Here, we implement the soft actor-critic (SAC) algorithm⁴³, a model-free and off-policy RL algorithm for continuous state and action spaces. The algorithm aims to maximize the expected reward as well as the entropy of the policy. The state-action value function Q (modeled with the critic network) is augmented with an entropy term. Therefore, the policy π (also referred to as the actor) is trained to succeed at the task while acting as randomly as possible. The agent is encouraged to take different actions that are similarly attractive with regard to expected reward. These designs make the SAC algorithm robust and sample-efficient. Here the policy π and Q-functions are represented by multilayer perceptrons with parameters described in Methods. The algorithm trains the neural networks using stochastic gradient descent, in which the gradient is computed using experiences sampled from the replay buffer and extra fictitious experiences based on Hindsight Experience Replay (HER)⁴⁴. HER further improves data efficiency by allowing the agent to learn from experiences in which the achieved goal differs from the intended goal. We also implement the Emphasizing Recent Experience sampling technique⁴⁵ to sample recent experience more frequently without neglecting past experience, which helps the agent adapt more efficiently when the environment changes.

Agent training and performance

The agent’s performance improves along the training process as reflected in the reward, error, success rate, and episode length, as shown in Fig. 2a, b. The agent minimizes manipulation error and achieves 100 % success rate over 100 episodes after ~2000 training episodes or equivalently 6000 manipulations, which is comparable to the amount of manipulations carried out in previous large-scale atom-assembly experiments^21,25. In addition, the agent continues to learn to manipulate the adatom efficiently with more training, as shown by the decreasing mean episode length. Major tip changes (marked by arrows in Fig. 2a, b) lead to clear yet limited deterioration in the agent’s performance, which recovers within a few hundreds more training episodes.
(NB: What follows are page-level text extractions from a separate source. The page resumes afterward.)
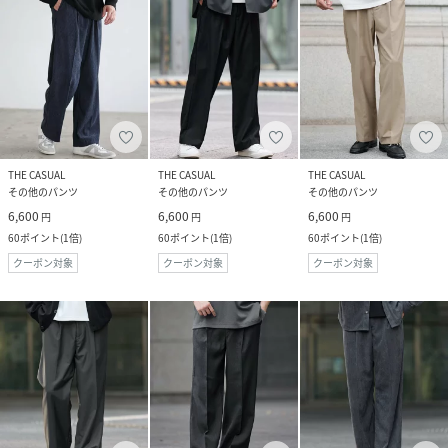
THE CASUAL
THE CASUAL
THE CASUAL
その他のパンツ
その他のパンツ
その他のパンツ
6,600
6,600
6,600
円
円
円
60
ポイント
(
1倍
)
60
ポイント
(
1倍
)
60
ポイント
(
1倍
)
クーポン対象
クーポン対象
クーポン対象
The training is ended when the DRL agent reaches near-optimal performance after each of the several tip changes. In the agent’s best performance, it achieves a 100% mean success rate and 0.089 nm mean error over 100 episodes, significantly lower than one lattice constant (0.288 nm), and the error distribution is shown in Fig. 2c. Even though we cannot determine if the adatoms are placed in the nearest adsorption sites to the target without knowing the exact site positions, we can perform probabilistic estimations based on the geometry of the sites. For a given manipulation error ε, we can numerically compute the probability P(x_adatom = x_nearest∣ε) that an adatom is placed at the nearest site to the target for two cases: assuming that only fcc sites are reachable (the blue curve in Fig. 2c) and assuming that fcc and hcp sites are equally reachable (the red curve in Fig. 2c) (see Methods section). Then, using the obtained distribution p(ε) of the manipulation errors (the gray histogram in Fig. 2c), we can estimate the probability that an adatom is placed at the nearest site

$$p({{{{{{{{\bf{x}}}}}}}}}_{{{{{{{{\rm{adatom}}}}}}}}}={{{{{{{{\bf{x}}}}}}}}}_{{{{{{{{\rm{nearest}}}}}}}}})=\int\,p(\varepsilon )P({{{{{{{{\bf{x}}}}}}}}}_{{{{{{{{\rm{adatom}}}}}}}}}={{{{{{{{\bf{x}}}}}}}}}_{{{{{{{{\rm{nearest}}}}}}}}}|\varepsilon )d\varepsilon$$

(2)

to be between 61% (if both fcc and hcp sites are reachable) and 93% (if only fcc sites are reachable).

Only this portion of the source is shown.